Katonah is named for Chief Katonah, an American Indian from whom the land of Bedford was purchased by a group of English colonists. Founded with the name Whitlockville, the town changed its name, and later was moved to its present site in 1897, when its former site (Old Katonah) was flooded by the construction of the Cross River Reservoir. More than 50 buildings were moved from the old site to New Katonah, rolled on logs pulled by horses. The move was originally ordered to start in 1894, but litigation delayed the process by almost three years.
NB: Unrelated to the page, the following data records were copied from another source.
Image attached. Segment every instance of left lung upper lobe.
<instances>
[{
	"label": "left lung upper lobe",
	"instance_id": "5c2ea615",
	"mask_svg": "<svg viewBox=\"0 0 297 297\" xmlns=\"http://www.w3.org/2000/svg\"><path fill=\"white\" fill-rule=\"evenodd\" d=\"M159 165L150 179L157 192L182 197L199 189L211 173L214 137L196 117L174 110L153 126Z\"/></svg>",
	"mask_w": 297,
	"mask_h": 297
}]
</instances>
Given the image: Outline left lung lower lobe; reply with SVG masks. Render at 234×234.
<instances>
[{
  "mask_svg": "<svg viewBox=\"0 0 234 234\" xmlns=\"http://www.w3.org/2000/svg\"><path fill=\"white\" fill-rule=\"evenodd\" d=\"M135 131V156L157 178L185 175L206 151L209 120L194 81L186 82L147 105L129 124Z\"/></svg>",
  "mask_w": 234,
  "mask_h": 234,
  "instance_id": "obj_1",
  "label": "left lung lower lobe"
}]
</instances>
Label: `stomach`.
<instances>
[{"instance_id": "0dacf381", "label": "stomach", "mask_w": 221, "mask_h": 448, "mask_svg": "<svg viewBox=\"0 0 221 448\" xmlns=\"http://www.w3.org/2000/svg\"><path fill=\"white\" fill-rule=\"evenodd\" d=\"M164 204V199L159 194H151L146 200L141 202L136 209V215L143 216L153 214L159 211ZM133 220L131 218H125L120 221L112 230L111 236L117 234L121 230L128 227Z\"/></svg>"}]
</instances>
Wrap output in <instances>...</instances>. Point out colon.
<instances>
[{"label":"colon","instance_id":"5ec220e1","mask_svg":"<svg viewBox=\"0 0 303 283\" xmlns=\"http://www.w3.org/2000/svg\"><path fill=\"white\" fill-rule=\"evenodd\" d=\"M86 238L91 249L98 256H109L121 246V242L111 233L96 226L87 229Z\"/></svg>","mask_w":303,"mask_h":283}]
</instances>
Eleven-year-old child named B. Robertson wrote the following to a children magazine on March 2nd, 1897:
“ The people of Katonah do not want to have it thought that New York city has made them move because they are careless about their drainage. It is because the city is going to make a new reservoir where the old village of Katonah now stands. Katonah has three churches, a public library and reading-room, a village improvement association, and a graded school, and was proud of itself. ”
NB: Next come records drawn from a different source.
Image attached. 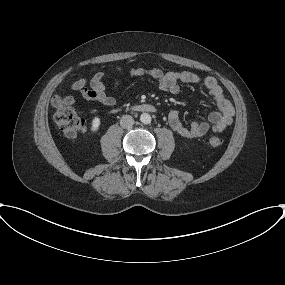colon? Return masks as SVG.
I'll use <instances>...</instances> for the list:
<instances>
[{"instance_id":"5ec220e1","label":"colon","mask_w":285,"mask_h":285,"mask_svg":"<svg viewBox=\"0 0 285 285\" xmlns=\"http://www.w3.org/2000/svg\"><path fill=\"white\" fill-rule=\"evenodd\" d=\"M51 104L55 110L54 121L66 138L74 139L86 130L85 120L74 109L70 97L54 96ZM222 143V138L216 134L207 139V145L211 148H218Z\"/></svg>"}]
</instances>
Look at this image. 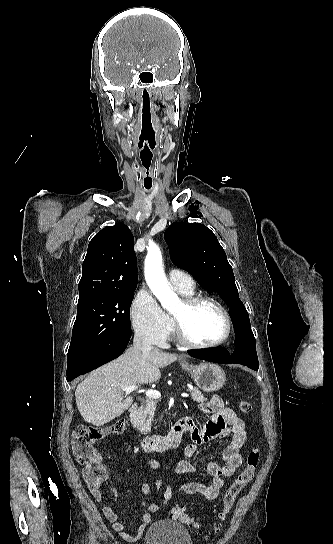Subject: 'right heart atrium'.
<instances>
[{
	"label": "right heart atrium",
	"instance_id": "d8ad5b80",
	"mask_svg": "<svg viewBox=\"0 0 333 544\" xmlns=\"http://www.w3.org/2000/svg\"><path fill=\"white\" fill-rule=\"evenodd\" d=\"M130 316L138 337L158 346L166 343L173 329L172 320L148 290L142 289L135 295Z\"/></svg>",
	"mask_w": 333,
	"mask_h": 544
}]
</instances>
— 11-year-old B. Robertson, in a letter to a children magazine
Katonah was not the only village affected by New York City's growing demand for water. The villages of Kirbyville and New Castle Corners were also condemned by the city but were never moved.
During the American Revolution military battles or skirmishes did not take place in the area that is now the Village of Katonah. However, most local men joined the Continental side, with some joining the New York 4th Regiment of the Line and most joining the local Militia. Though the Bedford Township lay in what was called "Neutral Ground", supposedly not molested by military of either side, its inhabitants were preyed on by the lawless of both sides. Actually, this area suffered less from lawless depredations than other areas in the Neutral Ground, because of the proximity of the Croton River and the "Westchester Lines", a sparse string of outposts defended by units of the Continental Army.
The Katonah Village Historic District, and St. Luke's Episcopal Church are listed on the National Register of Historic Places. The John Jay Homestead and Stepping Stones, home of Bill and Lois Wilson, received the designation of National Historic Landmark.